The TaqMan MicroRNA Assay and TaqMan Universal PCR Master Mix (Thermo Fisher Scientific) were used to amplify the cDNA in a LightCycler 480® II (Roche, Basel, Switzerland). The reaction contained 1 µl TaqMan MicroRNA Assay mixture (20X), 1.3 µl cDNA product mixture, 10 µl TaqMan Universal PCR Master Mix (2X) and 7.7 µl nuclease-free water. FAM™ dye (GenePharma, Shanghai, China) was added as the fluorescence probe. PCR was performed using the following cycling conditions with incorporation of FAM into the nucleotides: 95°C for 10 min, followed by 55 cycles of 95°C for 15 sec and 60°C for 60 sec. U6 small nuclear (sn)RNA (5′-GTGCTCGCTTCGGCAGCACATATACTAAAATTGGAACGATACAGAGAAGATTAGCATGGCCCCTGCGCAAGGATGACACGCAAATTCGTGAAGCGTTCCATATTTT-3′) was used as an internal control to normalize the relative repression levels of miR-34b mimics (5′-UAGGCAGUGUCAUUAGCUGAUUG-3′). Melting curve analysis was performed and the R-value was calculated from the difference between the target gene in the experimental group compared to that of the control group, using the 2−ΔΔCt method where Ct was the cycle threshold (i.e., the cycle number at which the fluorescence reached the set threshold). ΔCt was calculated by subtracting the Ct value of the U6 snRNA reference from the Ct value of miR-34b mimics: ΔCtmiR-34b = CtmiR-34b − CtU6 snRNA. ΔΔCt was then calculated by subtracting the ΔCt of the respective sample from the ΔCt of the control group: ΔΔCt = ΔCtSample − ΔCtControl. Triplicate experiments were performed for each sample.
The primers used for PCR amplification were as follows: miR-34b forward, 5′-TGGTTTAGTTATGTGTGTTGTGT-3′ and reverse, 5′-CAACTACAACTCCCAAACAATCC-3′ (Invitrogen; Thermo Fisher Scientific).

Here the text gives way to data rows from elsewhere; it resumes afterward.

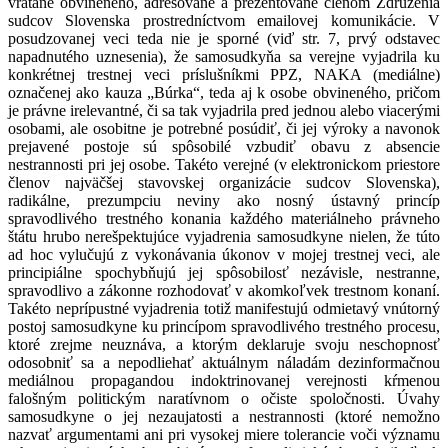
vrátane obvineného, adresované a prezentované členom Združenia
sudcov Slovenska prostredníctvom emailovej komunikácie. V
posudzovanej veci teda nie je sporné (viď str. 7, prvý odstavec
napadnutého uznesenia), že samosudkyňa sa verejne vyjadrila ku
konkrétnej trestnej veci príslušníkmi PPZ, NAKA (mediálne)
označenej ako kauza „Búrka“, teda aj k osobe obvineného, pričom
je právne irelevantné, či sa tak vyjadrila pred jednou alebo viacerými
osobami, ale osobitne je potrebné posúdiť, či jej výroky a navonok
prejavené postoje sú spôsobilé vzbudiť obavu z absencie
nestrannosti pri jej osobe. Takéto verejné (v elektronickom priestore
členov najväčšej stavovskej organizácie sudcov Slovenska),
radikálne, prezumpciu neviny ako nosný ústavný princíp
spravodlivého trestného konania každého materiálneho právneho
štátu hrubo nerešpektujúce vyjadrenia samosudkyne nielen, že túto
ad hoc vylučujú z vykonávania úkonov v mojej trestnej veci, ale
principiálne spochybňujú jej spôsobilosť nezávisle, nestranne,
spravodlivo a zákonne rozhodovať v akomkoľvek trestnom konaní.
Takéto neprípustné vyjadrenia totiž manifestujú odmietavý vnútorný
postoj samosudkyne ku princípom spravodlivého trestného procesu,
ktoré zrejme neuznáva, a ktorým deklaruje svoju neschopnosť
odosobniť sa a nepodliehať aktuálnym náladám dezinformačnou
mediálnou propagandou indoktrinovanej verejnosti kŕmenou
falošným politickým naratívnom o očiste spoločnosti. Úvahy
samosudkyne o jej nezaujatosti a nestrannosti (ktoré nemožno
nazvať argumentami ani pri vysokej miere tolerancie voči významu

Genomic DNA isolation and MSP
The TIANamp Genomic DNA kit (Tiangen, Beijing, China) was used to extract the genomic DNA from cell lines and monocytes according to the manufacturer's instructions. Briefly, cells were centrifuged at 400 × g for 5 min. 200 µl GA buffer was added after removing the supernatant. After proteinase K treatment, 200 µl GB buffer was added followed by incubation at 70°C for 10 min. 200 µl ethanol was then added and DNA was purified using the column included in the kit. The DNA concentration was measured with a BioMate™ 35 ultraviolet spectrophotometer (Chemlab Corp., Shanghai, China). The EZ Methylation-Gold kit (Zymo Research, Irvine, CA, USA) was used to modify the genomic DNA with sodium bisulfite according to the manufacturer's instructions. Conversion Reagent was prepared by adding 900 µl water, 50 µl M-Dissolving Buffer and 300 µl M-Dilution Buffer into a tube of CT Conversion Reagent supplied with the kit. 130 µl CT Conversion Reagent was mixed with 20 µl genomic DNA and reacted for 10 min at 98°C, followed by 2.5 h at 64°C. 600 µl M-Binding Buffer was mixed with DNA sample in a Zymo-Spin IC Column (Zymo Research). After centrifugation at 400 × g for 10 sec, 200 µl M-Desulphonation Buffer was added onto the same column following incubation for 15–20 min at room temperature. The column was then washed twice with M-Wash buffer. 10–20 µl M-Elution Buffer was used to elute the modified genomic DNA. Takara Taq™ (Takara Bio, Inc., Otsu, Japan) was used for methylation-specific PCR. The sequences of the primers were as follows (12): Methylated miR-34b forward, 5′-TTTAGTTACGCGTGTTGTGC-3′ and reverse, 5′-ACTACAACTCCCGAACGATC-3′; unmethylated miR-34b forward, 5′-TGGTTTAGTTATGTGTGTTGTGT-3′ and reverse, 5′-CAACTACAACTCCCAAACAATCC-3′.
Cell transfection
Transfection was performed using Lipofectamine 2000 (Thermo Fisher Scientific) according to the manufacturer's instructions. In brief, 4×105 K562 cells were cultured in 2 ml antibiotic-free RPMI 1640 medium containing 10% FBS in a six-well plate one day prior to transfection. 24 µl Homo sapiens (hsa)-miR34b mimics and 24 µl negative control (GenePharma) were mixed with 226 µl Opti-MEM (Invitrogen), respectively. 12 µl Lipofectamine 2000 was mixed with 238 µl Opti-MEM and then mixed with the hsa-miR-34b mimics- or negative control-Opti-MEM solution. After incubation for 20 min at room temperature, the mixtures were added drop-wise to the cultured cells. Culture medium was replaced 4–6 h after transfection. Each transfection was performed in three replicates. The sequences of the FAM-labeled miRNAs were as follows: hsa-miR-34b mimics sense, 5′-CAAUCACUAACUCCACUGCCAU-3′ and anti-sense, 5′-GGCAGUGGAGUUAGUGAUUGUU-3′; negative control sense, 5′-UUCUCCGAACGUGUCACGUTT-3′ and anti-sense, 5′-ACGUGACACGUUCGGAGAATT-3′.
Flow cytometry
Cells were harvested 48 h after transfection. Following two washes with phosphate-buffered saline, cells were re-suspended in 600 µl phosphate-buffered saline and analyzed on a FACScan flow cytometer (BD Biosciences, San Jose, CA, USA). Data were analyzed using CellQuest Pro 5.2 software (BD Biosciences).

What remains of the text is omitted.